And BMW had another expensive project to finance. Remember Rolls-Royce Motors? Well, it’s a whole story, but basically Vickers, the then-current owners of Rolls-Royce Motors (henceforth referred to as Crewe, as that’s where they were based) placed the companies for sale in the late 90s and began accepting bids. BMW was the favored buyer, since it already had a relationship with the company as a key supplier, but Volkswagen Group swooped in at the last second and outbid BMW, paying £430M for the lot. Or so VW thought. While it did indeed win the Bentley brand and trademarks, the factory and headquarters in Crewe, and the non-BMW intellectual property…it did not win the use of the Rolls-Royce name or trademarks. Apparently, Vickers and Crewe didn’t own those; they were licensed from Rolls-Royce Aerospace and the license did not transfer to VW. BMW shrewdly swooped in and licensed the Rolls-Royce trademarks for automotive use, for just £40M. VW certainly had egg on its face after that, because many pundits believed that the Rolls-Royce name and trademarks were the most valuable portions of the deal.

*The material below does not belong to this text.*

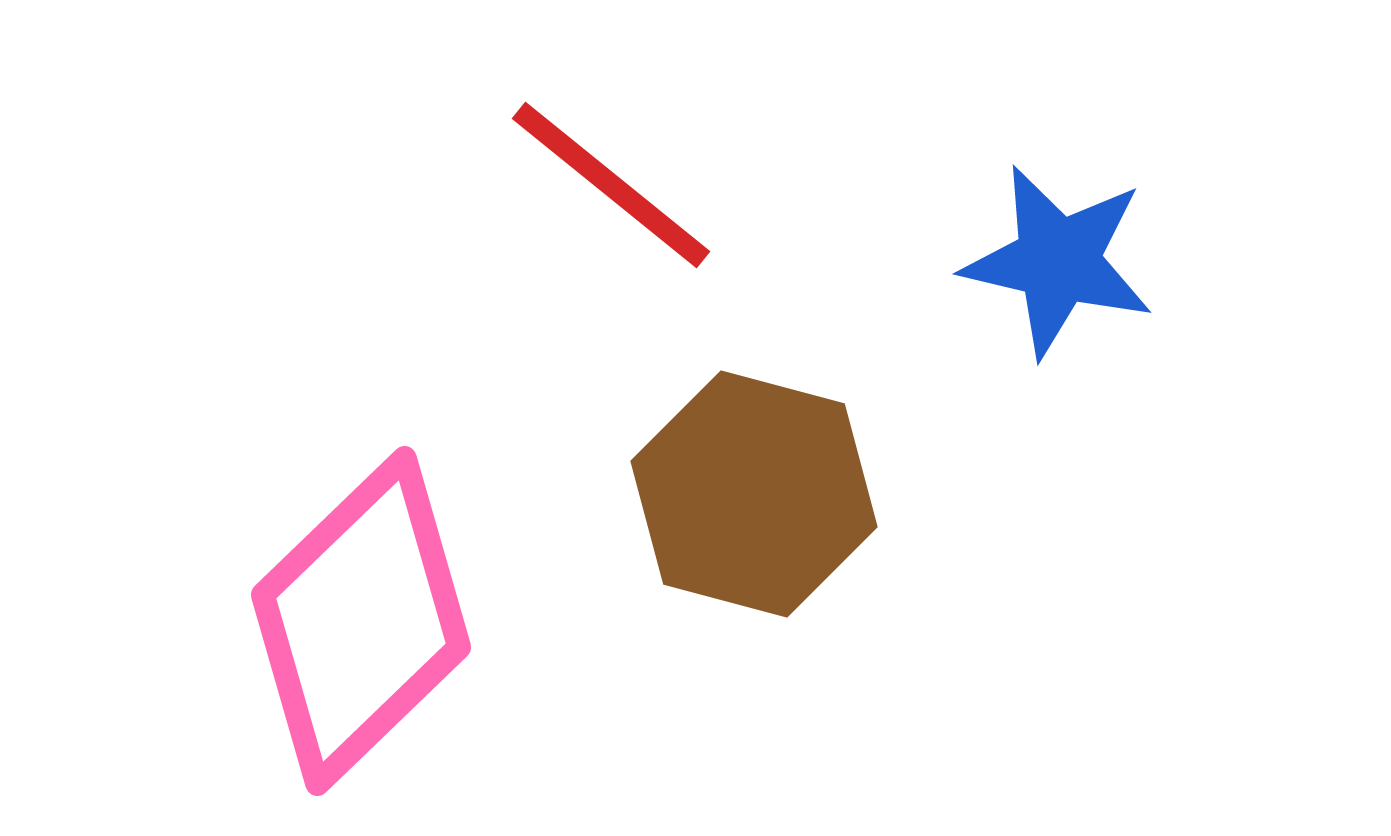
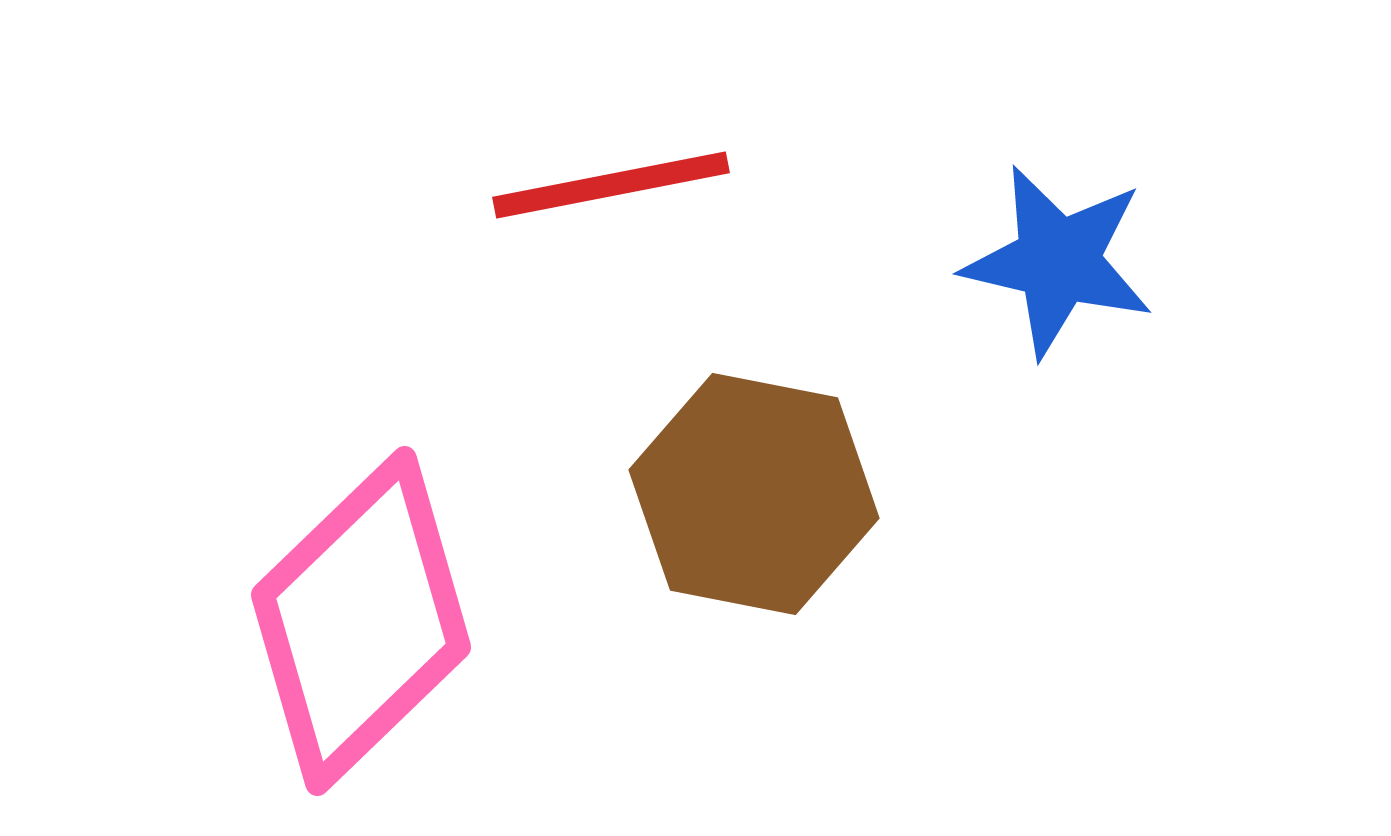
red line: rotated 50 degrees counterclockwise
brown hexagon: rotated 4 degrees counterclockwise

What followed was a 10-month, acrimonious battle between BMW and VW in which BMW threatened to sue VW for continuing to build Rolls-Royce cars and to exercise its right to cancel its supplier agreement to Crewe with a year’s notice. Eventually, the two Teutonic enemies came to an agreement. VW needed time to phase out all the BMW technology on the Bentleys, while BMW needed Crewe-under-VW to continue to make Rolls-Royces until it could essentially relaunch the brand under a new company and with new products and a new factory. That company was Rolls-Royce Motor Cars, and its debut was the striking 2003 Rolls-Royce Phantom (VII). What used to be Rolls-Royce Motors/Crewe, the old company, is now Bentley Motors and continues to make Bentley cars and provides parts and support for the pre-BMW Rolls-Royces. But it was a truly pricey undertaking for BMW to relaunch Rolls-Royce, and I’m confident that’s one of the reasons the Rover Group enterprise got the old heave-ho. While BMW retained MINI, having already invested a ton into that brand’s rebirth, it sold the other brands to the Phoenix Consortium. And as for Land Rover? Read on.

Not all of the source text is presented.